Posted: September 12th, 2016, 8:05 pm
by seanrichardryan
What is a seating net? Is it in the water? Will it collect garbage and seaweed on windy days? I need more info.

Re: Lake Calhoun and Lake Harriet Master Plan

Posted: September 13th, 2016, 12:46 pm
by zlkahn
Looks like its some kind of large scale hammock that sits above the water
Image

Re: Lake Calhoun and Lake Harriet Master Plan

Posted: September 13th, 2016, 12:49 pm
by David Greene
That's like a clown-scary smiling...something.

Re: Lake Calhoun and Lake Harriet Master Plan

Posted: September 13th, 2016, 3:49 pm
by seanrichardryan
That's all I needed. OPTION 1 ftw

Re: Lake Calhoun and Lake Harriet Master Plan

Posted: September 13th, 2016, 4:19 pm
by dbaur31
It looks like a banana with some kind of hammock in it. Which makes it a gigantic banana hammock.
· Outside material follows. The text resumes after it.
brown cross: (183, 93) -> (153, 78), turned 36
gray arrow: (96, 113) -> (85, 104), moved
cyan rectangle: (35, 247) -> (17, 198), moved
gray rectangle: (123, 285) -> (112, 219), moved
Pass.

Re: Lake Calhoun and Lake Harriet Master Plan

Posted: September 13th, 2016, 4:35 pm
by MNdible
The survey is pretty absurd.

They really should be asking you, "Do you want to expand the public space around the Refectory or not?"

Instead, they're asking you which of these two very specific design options do you like better. So, Sean is going to vote for Option 1 because he doesn't like banana hammocks. But in fact, he might broadly support the idea that an expanded and more functional Refectory would be a good thing.

But the Park Board doesn't know that -- they just know he voted for Option 1. Dumb.

Re: Lake Calhoun and Lake Harriet Master Plan

Posted: September 13th, 2016, 5:29 pm
by BBMplsMN
MNdible wrote:Instead, they're asking you which of these two very specific design options do you like better. So, Sean is going to vote for Option 1 because he doesn't like banana hammocks. But in fact, he might broadly support the idea that an expanded and more functional Refectory would be a good thing.

But the Park Board doesn't know that -- they just know he voted for Option 1. Dumb.
The survey has space to comment and expand on your choices. I mostly voted for Option 2, but I specifically stated what I liked and disliked about it. I wasn't sold on the net, but I liked the terraced seating area and the potential for a fire pit.

Re: Lake Calhoun and Lake Harriet Master Plan

Posted: September 13th, 2016, 8:13 pm
by MNdible
The fact that they've included space for comments doesn't excuse a poorly designed survey.